TAO Toolkit on X86 Ubuntu 22.04 host machine without Nvidia discrete GPU

Hi All,

• Hardware: Jetson AGX Orin devkit 64GB
• Network Type: Visual ChangeNet
• Jetson L4T 35.6.0
• Jetpack 5.1.4

We are trying out VisualChangeNet Segmentation for defect detection on Jetson AGX Orin. We are following: Transforming Industrial Defect Detection with NVIDIA TAO and Vision AI Models | NVIDIA Technical Blog and tao_tutorials/notebooks/tao_launcher_starter_kit/visual_changenet/visual_changenet_segmentation_MVTec.ipynb at main · NVIDIA/tao_tutorials · GitHub for building the model.

We have tried it on Jetson AGX Orin directly but encountered some issues with docker container as it is not supported on aarch64 platform and needs to be run on x86 platform.

Also from this: Can I try tao toolkit in AGX Orin?

Finally, when we tried training the tao model on X86 host machine running Ubuntu 22.04 without Nvidia GPU ( section 5.1 Train Visual ChangeNet-Segmentation model from tao_tutorials/notebooks/tao_launcher_starter_kit/visual_changenet/visual_changenet_segmentation_MVTec.ipynb at main · NVIDIA/tao_tutorials · GitHub) tao model visual_changenet train is failing with the below error:

tao model visual_changenet train
-e $SPECS_DIR/experiment.yaml
train.num_epochs=$NUM_EPOCHS
dataset.segment.root_dir=$DATA_DIR
model.backbone.pretrained_backbone_path=$BACKBONE_PATH
2025-01-09 15:05:14,335 [TAO Toolkit] [INFO] root 160: Registry: [‘nvcr.io’]
2025-01-09 15:05:14,446 [TAO Toolkit] [INFO] nvidia_tao_cli.components.instance_handler.local_instance 360: Running command in container: nvcr.io/nvidia/tao/tao-toolkit:5.5.0-pyt
2025-01-09 15:05:14,470 [TAO Toolkit] [WARNING] nvidia_tao_cli.components.docker_handler.docker_handler 288:
Docker will run the commands as root. If you would like to retain your
local host permissions, please add the “user”:“UID:GID” in the
DockerOptions portion of the “/home/test/.tao_mounts.json” file.

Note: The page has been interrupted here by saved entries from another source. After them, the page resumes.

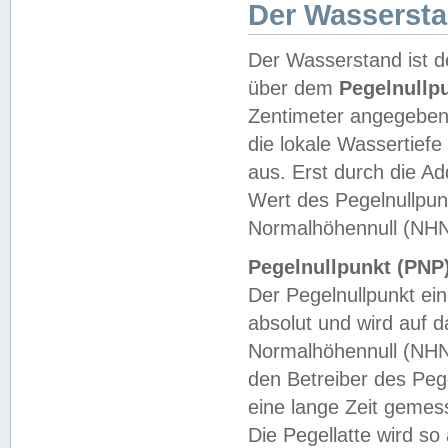
Der Wasserst
Der Wasserstand ist d
über dem
Pegelnullp
Zentimeter angegeben
die lokale Wassertie
aus. Erst durch die A
Wert des Pegelnullpun
Normalhöhennull (NHN
Pegelnullpunkt (PNP)
Der Pegelnullpunkt ei
absolut und wird auf
Normalhöhennull (NHN
den Betreiber des Pege
eine lange Zeit geme
Die Pegellatte wird s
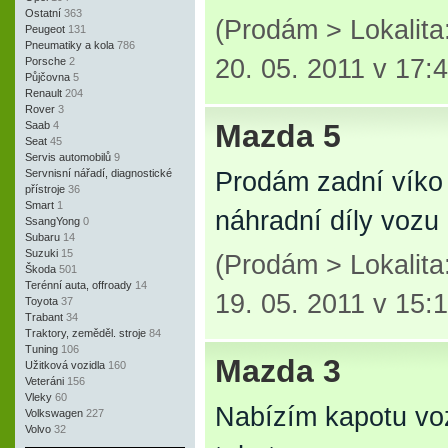
Ostatní
363
(Prodám > Lokalit
Peugeot
131
Pneumatiky a kola
786
20. 05. 2011 v 17:
Porsche
2
Půjčovna
5
Renault
204
Rover
3
Mazda 5
Saab
4
Seat
45
Servis automobilů
9
Servnisní nářadí, diagnostické
Prodám zadní víko k
přístroje
36
Smart
1
náhradní díly vozu
SsangYong
0
Subaru
14
Suzuki
15
(Prodám > Lokalit
Škoda
501
Terénní auta, offroady
14
19. 05. 2011 v 15:
Toyota
37
Trabant
34
Traktory, zeměděl. stroje
84
Tuning
106
Mazda 3
Užitková vozidla
160
Veteráni
156
Vleky
60
Nabízím kapotu voz
Volkswagen
227
Volvo
32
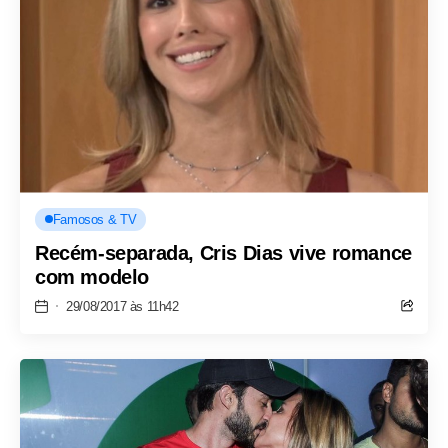
Famosos & TV
Recém-separada, Cris Dias vive romance
com modelo
29/08/2017 às 11h42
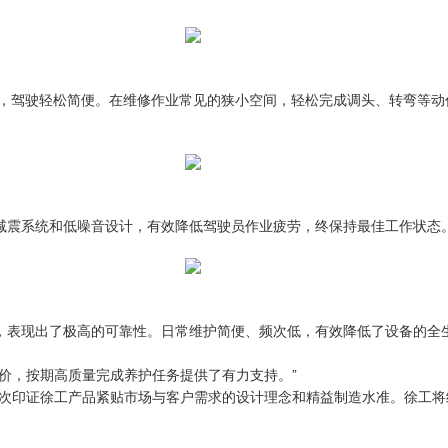
，驾驶轻松简便。在维修作业常见的狭小空间，轻松完成调头、转弯等动
减震系统和低噪音设计，有效降低驾驶员作业疲劳，终保持最佳工作状态
，表现出了极高的可靠性。日常维护简便、频次低，有效降低了设备的全
度评价，按期高质量完成养护任务提供了有力支持。”
用，再次印证徐工产品紧贴市场与客户需求的设计理念和精益制造水准。徐工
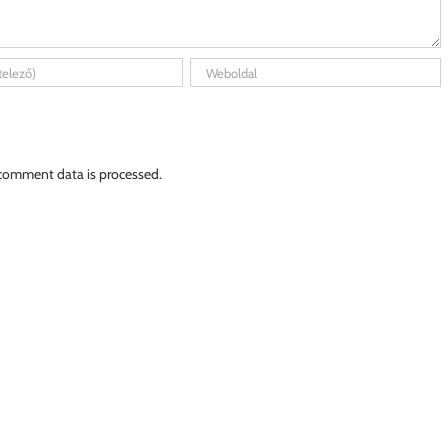
comment data is processed.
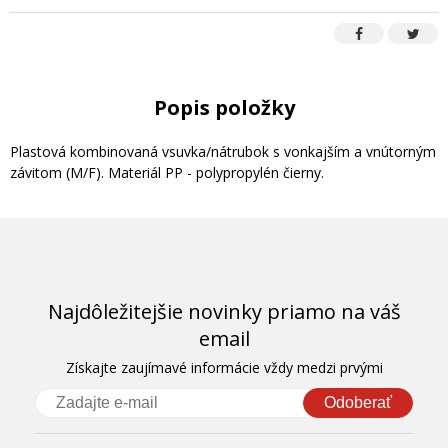
Popis položky
Plastová kombinovaná vsuvka/nátrubok s vonkajším a vnútorným
závitom (M/F). Materiál PP - polypropylén čierny.
Najdôležitejšie novinky priamo na váš
email
Získajte zaujímavé informácie vždy medzi prvými
Odoberať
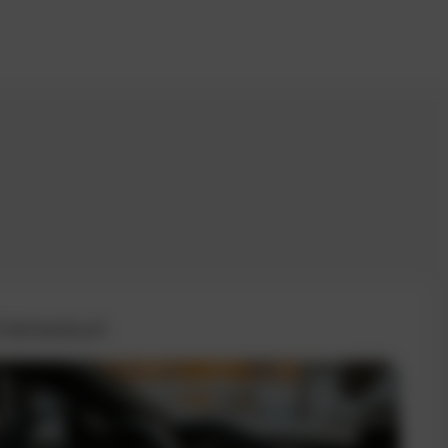
 Fahrtenbuch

You can obtain your
users UID and GID by using the “id -u” and “id -g” commands on the
terminal.
2025-01-09 15:05:14,470 [TAO Toolkit] [INFO] nvidia_tao_cli.components.docker_handler.docker_handler 301: Printing tty value True
Docker instantiation failed with error: 500 Server Error: Internal Server Error (“failed to create task for container: failed to create shim task: OCI runtime create failed: runc create failed: unable to start container process: error during container init: error running prestart hook #0: exit status 1, stdout: , stderr: Auto-detected mode as ‘legacy’
nvidia-container-cli: initialization error: nvml error: driver not loaded: unknown”)

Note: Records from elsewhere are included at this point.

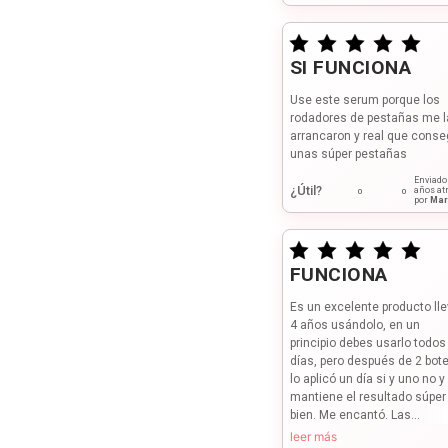
SI FUNCIONA
Use este serum porque los
rodadores de pestañas me l
arrancaron y real que conse
unas súper pestañas
Enviad
¿Útil?
años at
0
0
por
Mar
FUNCIONA
Es un excelente producto ll
4 años usándolo, en un
principio debes usarlo todos
días, pero después de 2 bot
lo aplicó un día si y uno no y
mantiene el resultado súper
bien. Me encantó. Las...
leer más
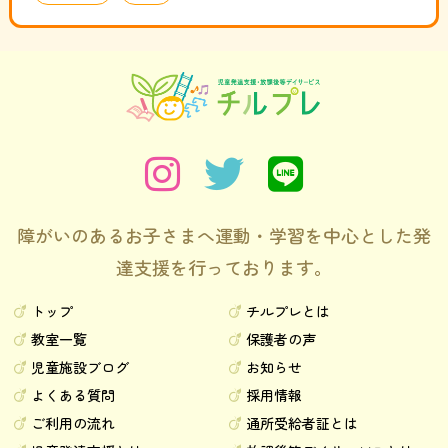
障がいのあるお子さまへ運動・学習を中心とした発
達支援を行っております。
トップ
チルプレとは
教室一覧
保護者の声
児童施設ブログ
お知らせ
よくある質問
採用情報
ご利用の流れ
通所受給者証とは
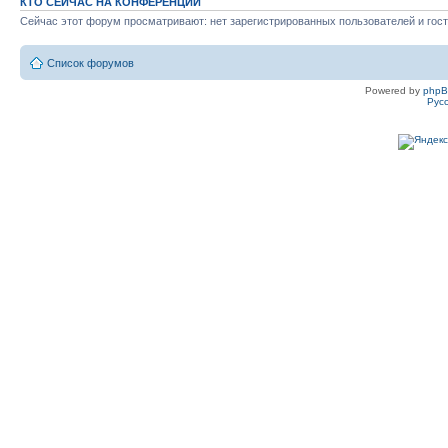
КТО СЕЙЧАС НА КОНФЕРЕНЦИИ
Сейчас этот форум просматривают: нет зарегистрированных пользователей и гост
Список форумов
Powered by
php
Рус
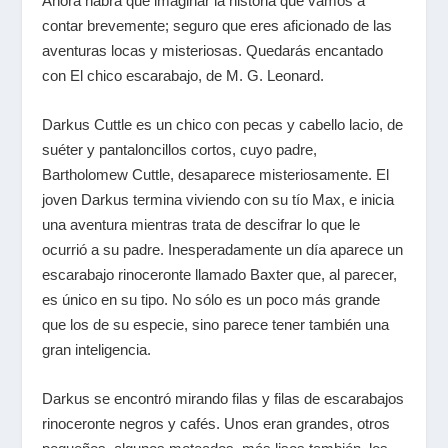
Ahora habrá que imaginar la historia que vamos a
contar brevemente; seguro que eres aficionado de las
aventuras locas y misteriosas. Quedarás encantado
con El chico escarabajo, de M. G. Leonard.
Darkus Cuttle es un chico con pecas y cabello lacio, de
suéter y pantaloncillos cortos, cuyo padre,
Bartholomew Cuttle, desaparece misteriosamente. El
joven Darkus termina viviendo con su tío Max, e inicia
una aventura mientras trata de descifrar lo que le
ocurrió a su padre. Inesperadamente un día aparece un
escarabajo rinoceronte llamado Baxter que, al parecer,
es único en su tipo. No sólo es un poco más grande
que los de su especie, sino parece tener también una
gran inteligencia.
Darkus se encontró mirando filas y filas de escarabajos
rinoceronte negros y cafés. Unos eran grandes, otros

So my question is can we run the tao training on X86 Ubuntu 22.04 host machine without Nvidia discrete GPU’s and deploy it on Jetson AGX Orin?
Or how can we proceed with this without an Nvidia GPU or directly train it on Jetson AGX Orin?

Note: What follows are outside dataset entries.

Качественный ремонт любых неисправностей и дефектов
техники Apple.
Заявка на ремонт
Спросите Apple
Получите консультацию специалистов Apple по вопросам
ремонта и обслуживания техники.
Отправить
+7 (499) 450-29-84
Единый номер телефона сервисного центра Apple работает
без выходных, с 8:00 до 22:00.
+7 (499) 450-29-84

It is expected to run TAO training with an Nvidia discrete GPU.

It is expected to run TAO training with an Nvidia discrete GPU. Then deploy it in discrete GPU or Jetson device.

It is not supported to train TAO on Jetson devices yet.

BTW, you can also use cloud machine to train. Please refer to TAO user guide.

Hi Morganh,

Thank you for the reply.

Can I use google colab to train the tao model visual_changenet segmentation model and deploy this onto Jetson AGX Orin?
How can I deploy this trained model with google colab? Is there any relevant document I can refer to?

If you run with google colab, unfortunately the visual_changenet network is not supported.

You can run training with other cloud machines mentioned in Running TAO in the Cloud - NVIDIA Docs.

After training, you can deploy in dgpu or Jetson devices.

I want to specifically run visual_changenet model. So, what is the cloud computing machine I can go for so that I can later deploy this on Jetson device?

You can refer to Running TAO in the Cloud - NVIDIA Docs. For example, use an AWS instance.

I am giving this a try on the AWS cloud.
In the note:
The Amazon EC2 P3 and G4 instances are optimized for the NVIDIA Volta/Turing GPUs.

But I cannot find either of the instances. Alternatively, G4dn and G4ad are available. Which GPU Instance is most suitable for visual_changenet?